Cette prise de position n’a pas été saluée par tous, en effet, certains joueurs britanniques ont été jusqu’à lancer une pétition sur le site du parlement britannique, un système permettant aux citoyens d’attirer l’attention sur des sujets de société. La pétition compte déjà plus de 10000 signatures. Le député travailliste, Daniel Zeichner, s’est alors saisi de la question et a soumis deux questions écrites à la secrétaire d’Etat britannique en charge du numérique, de la culture, des médias et du sport. Dans un premier temps, il s’agit de déterminer ce qu’elle prévoit de mettre en œuvre afin de contribuer à la protection des adultes vulnérables et des mineurs contre les jeux d’argents illégaux, les jeux d’argent et de hasard ainsi que les loot boxes dans les jeux vidéo. Dans un second temps, il s’agit de savoir quelle évaluation fait le gouvernement de l’efficacité des protections accrues en vigueur dans l’île de Man contre les jeux de hasard et d’argent illégaux, ceux présents dans les jeux vidéo et les loot boxes. Il convient ici de préciser que l’île de Man est le seul territoire britannique qui définit expressément les objets virtuels comme ayant une valeur pécuniaire dans sa loi sur les jeux d’argent.

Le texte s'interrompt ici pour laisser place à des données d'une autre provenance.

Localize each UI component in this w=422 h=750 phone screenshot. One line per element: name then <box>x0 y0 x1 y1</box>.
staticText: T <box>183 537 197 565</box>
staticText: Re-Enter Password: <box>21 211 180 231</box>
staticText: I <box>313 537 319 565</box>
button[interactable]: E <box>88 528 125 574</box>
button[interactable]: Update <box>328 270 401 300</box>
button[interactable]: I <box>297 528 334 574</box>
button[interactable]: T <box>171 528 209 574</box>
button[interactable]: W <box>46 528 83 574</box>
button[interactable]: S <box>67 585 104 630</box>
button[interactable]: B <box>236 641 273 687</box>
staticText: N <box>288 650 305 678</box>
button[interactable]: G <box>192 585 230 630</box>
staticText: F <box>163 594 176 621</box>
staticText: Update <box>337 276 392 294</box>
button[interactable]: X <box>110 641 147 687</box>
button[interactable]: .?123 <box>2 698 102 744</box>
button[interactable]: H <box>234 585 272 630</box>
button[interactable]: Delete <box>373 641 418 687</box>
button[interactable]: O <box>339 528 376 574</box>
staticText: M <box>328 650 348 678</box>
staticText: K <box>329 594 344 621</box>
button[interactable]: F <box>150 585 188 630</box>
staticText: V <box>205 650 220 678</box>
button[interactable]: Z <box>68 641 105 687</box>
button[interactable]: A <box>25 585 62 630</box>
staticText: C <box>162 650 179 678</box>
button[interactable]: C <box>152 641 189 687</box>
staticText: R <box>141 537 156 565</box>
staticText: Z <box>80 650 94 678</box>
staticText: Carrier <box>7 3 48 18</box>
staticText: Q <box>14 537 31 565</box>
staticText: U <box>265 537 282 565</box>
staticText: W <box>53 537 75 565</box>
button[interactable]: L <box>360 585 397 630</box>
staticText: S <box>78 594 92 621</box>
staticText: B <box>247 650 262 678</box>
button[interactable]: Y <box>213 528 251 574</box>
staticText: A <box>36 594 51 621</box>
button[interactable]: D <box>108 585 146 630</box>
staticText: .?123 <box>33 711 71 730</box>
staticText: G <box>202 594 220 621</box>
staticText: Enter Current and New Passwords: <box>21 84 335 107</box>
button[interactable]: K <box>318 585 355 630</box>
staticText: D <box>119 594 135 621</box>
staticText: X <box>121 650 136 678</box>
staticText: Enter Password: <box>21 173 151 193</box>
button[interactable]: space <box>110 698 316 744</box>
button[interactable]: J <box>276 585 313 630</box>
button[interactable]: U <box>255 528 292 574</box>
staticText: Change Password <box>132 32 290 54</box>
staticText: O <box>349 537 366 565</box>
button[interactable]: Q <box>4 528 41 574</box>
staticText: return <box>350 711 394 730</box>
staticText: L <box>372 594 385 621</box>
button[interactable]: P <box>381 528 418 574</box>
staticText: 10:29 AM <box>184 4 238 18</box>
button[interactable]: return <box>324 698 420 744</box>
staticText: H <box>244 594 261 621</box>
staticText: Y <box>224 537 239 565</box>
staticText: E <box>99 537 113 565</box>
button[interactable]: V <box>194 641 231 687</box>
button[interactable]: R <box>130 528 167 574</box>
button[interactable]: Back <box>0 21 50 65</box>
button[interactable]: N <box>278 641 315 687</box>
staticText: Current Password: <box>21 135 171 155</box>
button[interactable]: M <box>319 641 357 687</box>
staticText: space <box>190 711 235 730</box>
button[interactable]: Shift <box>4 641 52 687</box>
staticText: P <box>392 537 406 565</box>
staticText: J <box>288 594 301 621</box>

Il est donc clair que le député attend une réponse à la question de savoir si oui ou non les loot boxes doivent être considérées comme des jeux de hasard et d’argent, et si tel est le cas, il convient de se demander quelle législation il va falloir appliquer. Dans ce cas il s’agira très probablement d’étendre ce qui se fait sur l’île de Man à tout le territoire.

La nécessaire régulation

Comme la majorité des domaines, le monde du jeu vidéo est en évolution constante et les différents acteurs de ce domaine testent et recherchent constamment les meilleurs modes de fonctionnement et de rendement. Après tout, il ne faut pas oublier que ce sont des entreprises et que la recherche du profit est un des moteurs principaux.

Même si le système des loot boxes reste un phénomène assez récent, il n’empêche pas que c’est un système qui est susceptible de toucher des millions de joueurs de tout âge. C’est aussi un système qui se montre vraiment très lucratif et qui a fortiori est mis en place par de plus en plus de studios.

Tout cela amène à la nécessité de trouver des solutions de la part des différents acteurs de l’industrie du jeu vidéo afin d’éviter de tomber dans des déviances en tout genre. Il semble donc tout à fait nécessaire de trouver un véritable cadre légal afin de réguler les systèmes de monétisation que l’on retrouve au sein des jeux vidéo. Certains acteurs ont d’ores et déjà pris des initiatives, c’est par exemple le cas d’Open Critic qui va désormais indiquer sur ses fiches de jeux le modèle économique utilisé par le jeu. La Chine aussi a mis sa pierre à l’édifice en obligeant les éditeurs à rendre publics les taux de probabilité d’obtenir des objets dans les coffres.

Des initiatives encore limitées et peu suffisantes, mais qui semblent démontrer une volonté d’amélioration et d’adaptation aux nouvelles habitudes de consommation qui semblent s’imposer aux joueurs. D’autant plus que les éditeurs ne risquent pas de faire marche arrière tout de suite compte tenu du succès commercial que rencontrent ces pratiques. Autant dire que nous tenons là un débat qui va connaître encore de beaux jours devant lui.